Office of Applied Scholarship and Education Science, Mayo Clinic College of Medicine and Science, Rochester, MN, USA.
Division of General Internal Medicine, Mayo Clinic, Rochester, MN, USA.
Perspect Med Educ. 2022 Aug;11(4):196-206. doi: 10.1007/s40037-022-00714-y. Epub 2022 Jun 2.
Management reasoning is distinct from diagnostic reasoning and remains incompletely understood. The authors sought to empirically investigate the concept of management scripts.
In November 2020, 4 investigators each reviewed 10 video clips of simulated outpatient physician-patient encounters, and used a coding form to document observations about management reasoning. The team used constant comparative analysis to integrate empirically-grounded insights with theories related to cognitive scripts and Type 1/Type 2 thinking.

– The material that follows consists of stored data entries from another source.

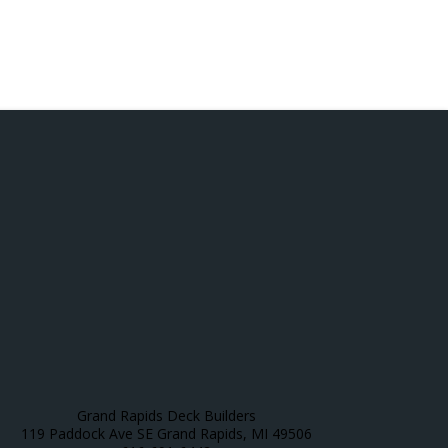
Grand Rapids Deck Builders
119 Paddock Ave SE Grand Rapids, MI 49506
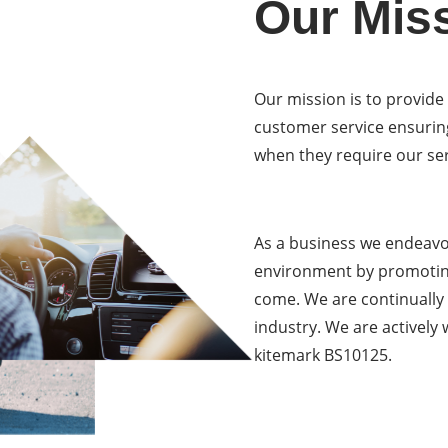
Our Mis
Our mission is to provide
customer service ensurin
when they require our ser
As a business we endeavou
environment by promoting
come. We are continually
industry. We are actively
kitemark BS10125.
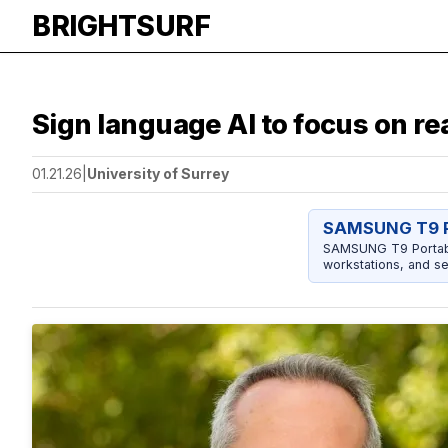
BRIGHTSURF
Sign language AI to focus on rea
01.21.26
|
University of Surrey
SAMSUNG T9 P
SAMSUNG T9 Portable
workstations, and se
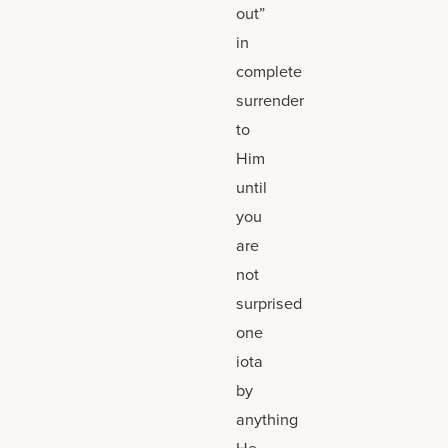
out”
in
complete
surrender
to
Him
until
you
are
not
surprised
one
iota
by
anything
He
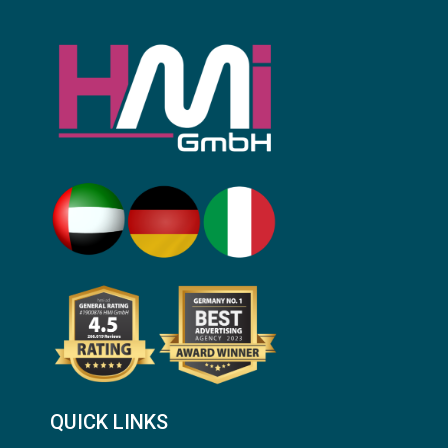
QUICK LINKS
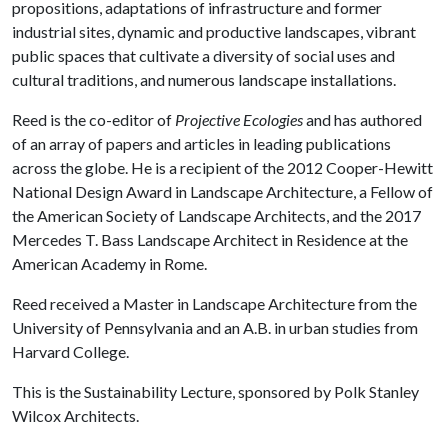
propositions, adaptations of infrastructure and former
industrial sites, dynamic and productive landscapes, vibrant
public spaces that cultivate a diversity of social uses and
cultural traditions, and numerous landscape installations.
Reed is the co-editor of
Projective Ecologies
and has authored
of an array of papers and articles in leading publications
across the globe. He is a recipient of the 2012 Cooper-Hewitt
National Design Award in Landscape Architecture, a Fellow of
the American Society of Landscape Architects, and the 2017
Mercedes T. Bass Landscape Architect in Residence at the
American Academy in Rome.
Reed received a Master in Landscape Architecture from the
University of Pennsylvania and an A.B. in urban studies from
Harvard College.
This is the Sustainability Lecture, sponsored by Polk Stanley
Wilcox Architects.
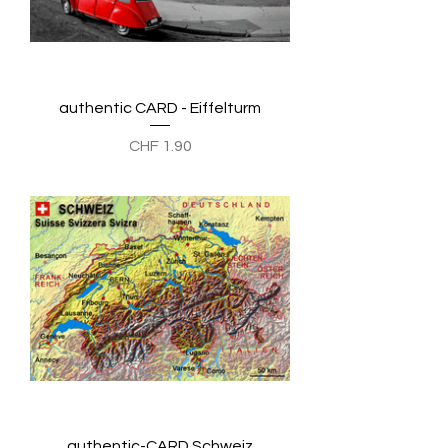
authentic CARD - Eiffelturm
Preis
CHF 1.90
authentic-CARD Schweiz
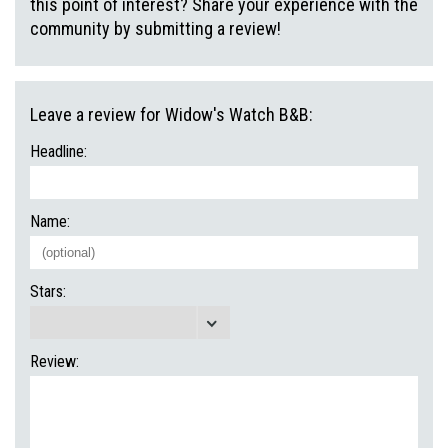
this point of interest? Share your experience with the
community by submitting a review!
Leave a review for Widow's Watch B&B:
Headline:
Name:
Stars:
Review:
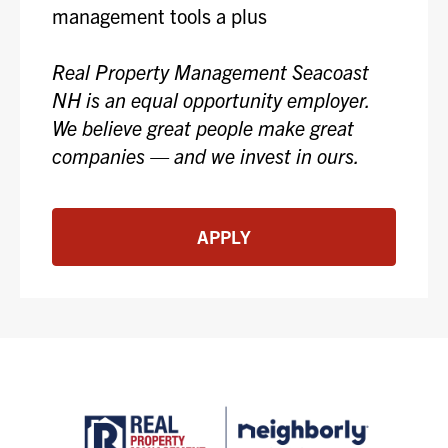
management tools a plus
Real Property Management Seacoast
NH is an equal opportunity employer.
We believe great people make great
companies — and we invest in ours.
APPLY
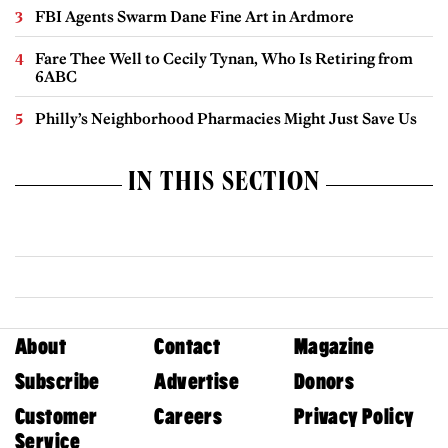
FBI Agents Swarm Dane Fine Art in Ardmore
Fare Thee Well to Cecily Tynan, Who Is Retiring from
6ABC
Philly’s Neighborhood Pharmacies Might Just Save Us
IN THIS SECTION
About
Contact
Magazine
Subscribe
Advertise
Donors
Customer
Careers
Privacy Policy
Service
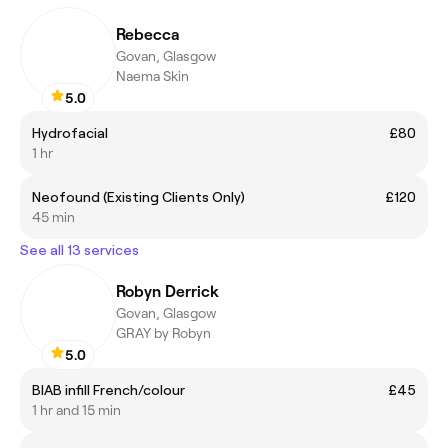
Rebecca
Govan, Glasgow
Naema Skin
5.0
Hydrofacial
£80
1 hr
Neofound (Existing Clients Only)
£120
45 min
See all 13 services
Robyn Derrick
Govan, Glasgow
GRAY by Robyn
5.0
BIAB infill French/colour
£45
1 hr and 15 min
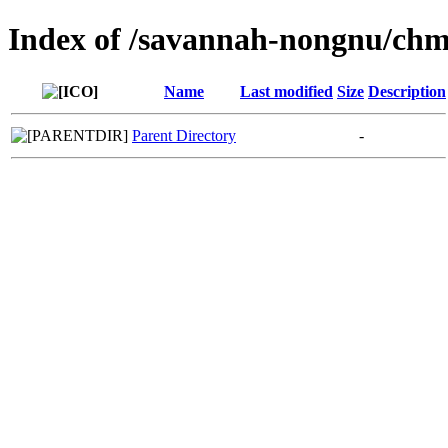
Index of /savannah-nongnu/chm
Name
Last modified
Size
Description
Parent Directory
-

Management scripts are precompiled conceptual knowledge structures that represent and connect management options and clinician tasks in a temporal or logical sequence. Management scripts appear to differ substantially from illness scripts. Management scripts varied in quality (in content, sequence, flexibility, and fluency) and generality. The authors empirically identified six key features (components) of management scripts: the problem (diagnosis); management options; preferences, values, and constraints; education needs; interactions; and encounter flow. The authors propose a heuristic framework describing script activation, selection, instantiation with case-specific details, and application to guide development of the management plan. They further propose that management reasoning reflects iterative, back-and-forth involvement of both Type 1 (non-analytic, effortless) and Type 2 (analytic, effortful) thinking. Type 1 thinking likely influences initial script activation, selection, and initial instantiation. Type 2 increasingly influences subsequent script revisions, as activation, selection, and instantiation become more deliberate (effortful) and more hypothetical (involving mental simulation).
Management scripts constitute a key feature of management reasoning, and could represent a new target for training in clinical reasoning (distinct from illness scripts).
管理推理有别于诊断推理,且尚未被充分理解。作者试图通过实证研究来考察管理脚本的概念。
2020 年 11 月,4 位调查员每人审查了 10 个模拟门诊医患医患接触的视频片段,并使用编码表记录有关管理推理的观察结果。该团队使用恒定性比较分析,将基于经验的见解与认知脚本和 1 型/2 型思维相关理论相结合。
管理脚本是预先编译的概念知识结构,它以时间或逻辑顺序表示和连接管理选项和临床医生的任务。管理脚本似乎与疾病脚本有很大不同。管理脚本在质量(内容、顺序、灵活性和流畅性)和通用性方面存在差异。作者从实证角度确定了管理脚本的六个关键特征(组成部分):问题(诊断);管理选项;偏好、价值观和限制;教育需求;交互;和会诊流程。作者提出了一个启发式框架,描述了脚本的激活、选择、与具体案例细节的实例化以及应用,以指导管理计划的制定。他们进一步提出,管理推理反映了 1 型(非分析、不费力)和 2 型(分析、费力)思维的迭代、来回参与。1 型思维可能会影响初始脚本的激活、选择和初始实例化。随着脚本的激活、选择和实例化变得更加刻意(费力)和更加假设(涉及心理模拟),2 型思维越来越多地影响后续脚本的修订。
管理脚本构成了管理推理的一个关键特征,并且可能代表临床推理培训的一个新目标(与疾病脚本不同)。